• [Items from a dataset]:
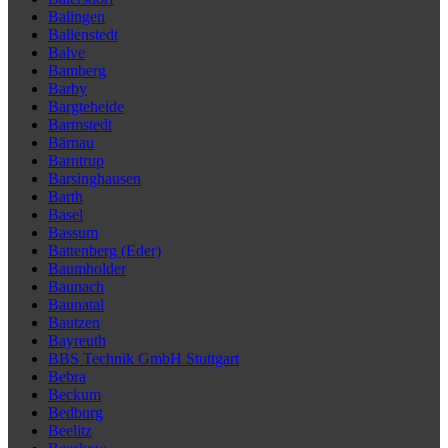
Balingen
Ballenstedt
Balve
Bamberg
Barby
Bargteheide
Barmstedt
Bärnau
Barntrup
Barsinghausen
Barth
Basel
Bassum
Battenberg (Eder)
Baumholder
Baunach
Baunatal
Bautzen
Bayreuth
BBS Technik GmbH Stuttgart
Bebra
Beckum
Bedburg
Beelitz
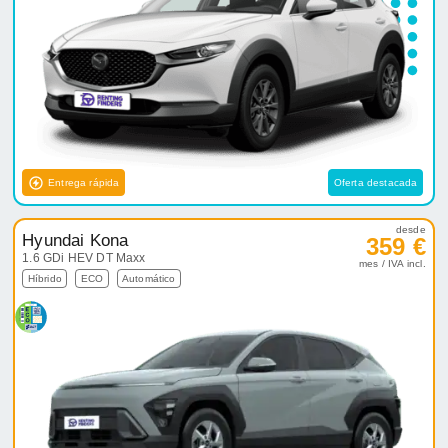
Entrega rápida
Oferta destacada
desde
Hyundai Kona
359 €
1.6 GDi HEV DT Maxx
mes / IVA incl.
Híbrido
ECO
Automático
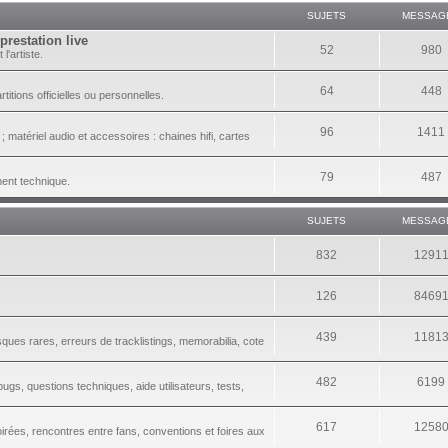
SUJETS
MESSAG
prestation live
52
980
l'artiste.
64
448
itions officielles ou personnelles.
96
1411
 matériel audio et accessoires : chaines hifi, cartes
79
487
ment technique.
SUJETS
MESSAG
832
1291
126
8469
439
1181
sques rares, erreurs de tracklistings, memorabilia, cote
482
6199
gs, questions techniques, aide utilisateurs, tests,
617
1258
irées, rencontres entre fans, conventions et foires aux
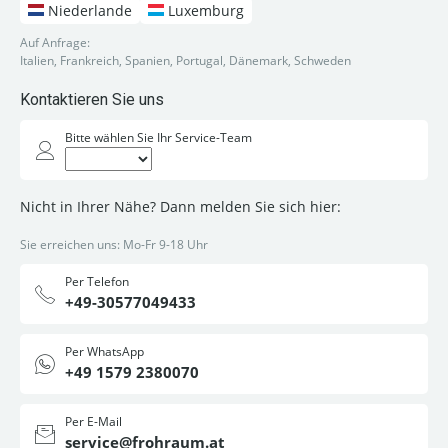
Niederlande
Luxemburg
Auf Anfrage:
Italien, Frankreich, Spanien, Portugal, Dänemark, Schweden
Kontaktieren Sie uns
Bitte wählen Sie Ihr Service-Team
Nicht in Ihrer Nähe? Dann melden Sie sich hier:
Sie erreichen uns: Mo-Fr 9-18 Uhr
Per Telefon
+49-30577049433
Per WhatsApp
+49 1579 2380070
Per E-Mail
service@frohraum.at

• [Instructions for the task]: Write out again only the lines from the one with "Niederlande" through the last line of the records above. Keep every word as it stands.

• [Exercise response]:
Niederlande
Luxemburg
Auf Anfrage:
Italien, Frankreich, Spanien, Portugal, Dänemark, Schweden
Kontaktieren Sie uns
Bitte wählen Sie Ihr Service-Team
Nicht in Ihrer Nähe? Dann melden Sie sich hier:
Sie erreichen uns: Mo-Fr 9-18 Uhr
Per Telefon
+49-30577049433
Per WhatsApp
+49 1579 2380070
Per E-Mail
service@frohraum.at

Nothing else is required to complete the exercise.